Often, when we awaken, certain images remain with us to consider and to sometimes share with others. The idea of dreams plays a major part in this week’s Torah reading. We are introduced to Joseph as a teenager.

He is brash, perhaps gifted. He may even be arrogant, but no one can dispute that he is a remarkable interpreter of dreams. As this week’s parashah opens, our patriarch, Jacob, is in the land of Canaan, known today as Israel.

His son Joseph, 17, is a shepherd who works alongside his brothers. The story of how Jacob gifted Joseph—his favorite—a coat of many colors has been told many times—from Bible to Broadway.

But we also learn—this week—that Joseph is a bit of a snitch. He delivers “bad reports” to his father about his half-brothers—sons of Rachel and Leah’s handmaids, Bilhah and Zilpah.

The fact that Joseph is favored and is a tattle tale, causes his brothers’ anger to simmer. But what comes off of Joseph’s lips, as he shares two dreams, causes them to act.

Joseph tells his older brothers that one day they will serve him. He shares a vision of his sheaf of grain standing upright while his brothers’ sheaves bow down to him.”

And there is more.

Joseph shares a second dream, where the sun, moon and 11 stars (the number of his brothers) again “bow down” to him. The dye is cast.

The offended brothers retaliate, toss him into a pit, and tell Jacob that his treasured son is dead.

This sets off a series of events: Joseph is rescued, sold into Egyptian slavery and thrown in jail, where because of his ability to interpret dreams, he impresses the Pharaoh and eventually becomes the country’s prime minister.

At the core of this amazing story is our tradition’s respect for dreams. 

With his youthful arrogance, Joseph initially shares visions of future glory with his resentful brothers.
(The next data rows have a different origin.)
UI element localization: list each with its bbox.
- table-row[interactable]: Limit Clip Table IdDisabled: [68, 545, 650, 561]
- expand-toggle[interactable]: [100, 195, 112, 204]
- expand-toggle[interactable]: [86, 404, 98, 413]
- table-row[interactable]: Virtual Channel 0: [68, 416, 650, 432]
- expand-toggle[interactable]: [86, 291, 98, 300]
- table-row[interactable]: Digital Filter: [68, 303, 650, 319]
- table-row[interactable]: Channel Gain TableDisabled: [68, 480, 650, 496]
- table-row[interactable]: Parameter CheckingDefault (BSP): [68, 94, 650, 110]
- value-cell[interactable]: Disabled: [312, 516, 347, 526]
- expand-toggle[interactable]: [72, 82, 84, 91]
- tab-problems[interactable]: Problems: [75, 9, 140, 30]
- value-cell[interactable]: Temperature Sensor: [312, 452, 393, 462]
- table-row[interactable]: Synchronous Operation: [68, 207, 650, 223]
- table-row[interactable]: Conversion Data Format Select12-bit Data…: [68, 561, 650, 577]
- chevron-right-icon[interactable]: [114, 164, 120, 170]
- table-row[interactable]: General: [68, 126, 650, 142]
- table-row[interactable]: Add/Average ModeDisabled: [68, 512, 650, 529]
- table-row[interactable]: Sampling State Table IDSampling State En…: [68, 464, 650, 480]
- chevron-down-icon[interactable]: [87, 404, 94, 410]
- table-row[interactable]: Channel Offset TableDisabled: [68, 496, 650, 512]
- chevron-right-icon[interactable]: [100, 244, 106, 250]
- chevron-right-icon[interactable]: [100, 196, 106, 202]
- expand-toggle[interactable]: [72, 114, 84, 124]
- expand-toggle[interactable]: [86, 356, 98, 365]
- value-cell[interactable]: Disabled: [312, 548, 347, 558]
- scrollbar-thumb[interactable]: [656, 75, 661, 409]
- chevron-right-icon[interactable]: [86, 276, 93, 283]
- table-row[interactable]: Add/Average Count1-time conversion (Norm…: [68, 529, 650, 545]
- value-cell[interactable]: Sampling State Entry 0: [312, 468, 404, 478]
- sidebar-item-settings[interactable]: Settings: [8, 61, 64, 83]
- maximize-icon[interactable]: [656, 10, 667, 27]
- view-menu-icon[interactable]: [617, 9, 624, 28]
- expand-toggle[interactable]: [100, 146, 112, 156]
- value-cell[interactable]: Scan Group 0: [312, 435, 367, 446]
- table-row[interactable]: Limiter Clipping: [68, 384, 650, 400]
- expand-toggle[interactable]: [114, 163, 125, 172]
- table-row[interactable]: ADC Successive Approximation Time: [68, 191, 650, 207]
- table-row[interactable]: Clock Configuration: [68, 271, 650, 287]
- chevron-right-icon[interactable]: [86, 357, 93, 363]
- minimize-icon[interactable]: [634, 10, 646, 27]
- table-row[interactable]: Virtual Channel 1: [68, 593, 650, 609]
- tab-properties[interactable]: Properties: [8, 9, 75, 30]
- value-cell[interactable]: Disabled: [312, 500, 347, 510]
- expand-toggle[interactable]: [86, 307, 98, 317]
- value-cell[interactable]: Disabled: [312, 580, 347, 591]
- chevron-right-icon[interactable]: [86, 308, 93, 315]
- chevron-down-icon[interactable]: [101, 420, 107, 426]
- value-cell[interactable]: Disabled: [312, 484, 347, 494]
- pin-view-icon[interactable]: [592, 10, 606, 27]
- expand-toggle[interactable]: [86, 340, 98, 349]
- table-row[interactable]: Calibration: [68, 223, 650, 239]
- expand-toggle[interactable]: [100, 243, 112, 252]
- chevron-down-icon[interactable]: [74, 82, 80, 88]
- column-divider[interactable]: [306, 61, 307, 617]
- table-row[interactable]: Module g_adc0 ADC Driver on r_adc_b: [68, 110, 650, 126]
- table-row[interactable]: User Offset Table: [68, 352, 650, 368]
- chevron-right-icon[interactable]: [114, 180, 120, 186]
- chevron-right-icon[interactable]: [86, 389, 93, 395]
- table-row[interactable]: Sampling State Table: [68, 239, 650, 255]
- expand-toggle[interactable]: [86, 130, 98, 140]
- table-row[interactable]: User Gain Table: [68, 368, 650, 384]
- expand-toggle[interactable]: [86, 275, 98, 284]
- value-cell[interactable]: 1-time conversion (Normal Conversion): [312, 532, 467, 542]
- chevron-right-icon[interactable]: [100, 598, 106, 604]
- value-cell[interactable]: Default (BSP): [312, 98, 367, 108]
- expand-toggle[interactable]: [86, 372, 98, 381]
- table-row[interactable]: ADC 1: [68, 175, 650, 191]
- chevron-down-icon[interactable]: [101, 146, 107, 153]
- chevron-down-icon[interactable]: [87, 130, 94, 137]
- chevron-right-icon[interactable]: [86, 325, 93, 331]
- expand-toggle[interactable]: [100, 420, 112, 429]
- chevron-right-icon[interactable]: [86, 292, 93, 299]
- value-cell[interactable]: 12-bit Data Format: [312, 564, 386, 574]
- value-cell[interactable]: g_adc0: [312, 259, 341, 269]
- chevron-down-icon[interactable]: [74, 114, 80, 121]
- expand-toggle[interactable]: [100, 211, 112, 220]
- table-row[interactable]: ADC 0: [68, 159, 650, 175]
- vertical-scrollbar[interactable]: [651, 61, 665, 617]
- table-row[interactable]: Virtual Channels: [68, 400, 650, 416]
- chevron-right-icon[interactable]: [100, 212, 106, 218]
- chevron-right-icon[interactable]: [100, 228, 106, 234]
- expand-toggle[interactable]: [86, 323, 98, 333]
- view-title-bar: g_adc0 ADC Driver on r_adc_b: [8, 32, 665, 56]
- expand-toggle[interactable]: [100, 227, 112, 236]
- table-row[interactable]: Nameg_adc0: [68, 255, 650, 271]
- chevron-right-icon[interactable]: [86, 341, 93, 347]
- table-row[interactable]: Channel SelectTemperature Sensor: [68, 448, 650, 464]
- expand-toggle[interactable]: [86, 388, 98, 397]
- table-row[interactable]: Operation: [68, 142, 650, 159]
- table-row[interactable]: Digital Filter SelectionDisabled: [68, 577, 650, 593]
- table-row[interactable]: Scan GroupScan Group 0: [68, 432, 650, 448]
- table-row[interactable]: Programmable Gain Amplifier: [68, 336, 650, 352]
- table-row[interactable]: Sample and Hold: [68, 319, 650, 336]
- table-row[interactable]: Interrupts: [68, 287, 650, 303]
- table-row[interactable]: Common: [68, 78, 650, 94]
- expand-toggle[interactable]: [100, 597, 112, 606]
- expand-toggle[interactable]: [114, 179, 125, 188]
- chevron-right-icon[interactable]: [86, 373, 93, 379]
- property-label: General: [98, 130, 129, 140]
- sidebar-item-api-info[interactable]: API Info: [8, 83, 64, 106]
Later, having matured, he successfully interprets two of Pharaoh’s dreams.

The link between Joseph’s early and later dreams causes our mystics to ponder this question: “Who should we share our dreams with?”

The Zohar notes, “Joseph told his dreams to his brothers and they made the dream disappear…They hated him even more.” 

However, as an adult, Joseph’s offered a more careful interpretation of Pharaoh’s dreams, predicting seven years of famine. This led to the creation of a national food-conservation plan.

Our mystics ponder the connection between Joseph’s early and later dreams, concluding, “That a person should share their dreams with one who loves them, otherwise the listener interferes, and the dream is transformed.”

Pharaoh may not have loved Joseph, but unlike Joseph’s brothers, he was willing to consider the interpretation. Which leads us to consider—who should we tell our dreams to?

We’ve all had dreams: our choice of career, where we choose to live, a place we’ve always wanted to visit, pursuit of our future spouse, a hobby, a talent, a life of more meaning. 

Who has been supportive and who has not? Who has encouraged us to follow our dreams, and who has discouraged us from moving forward?

As many of us have learned, there is not always a straight path from here to the realization of our dreams. But eventually, many of those dreams can come true.

Through the eyes of our mystics, our Torah portion affirms that dreams are integral to who we are.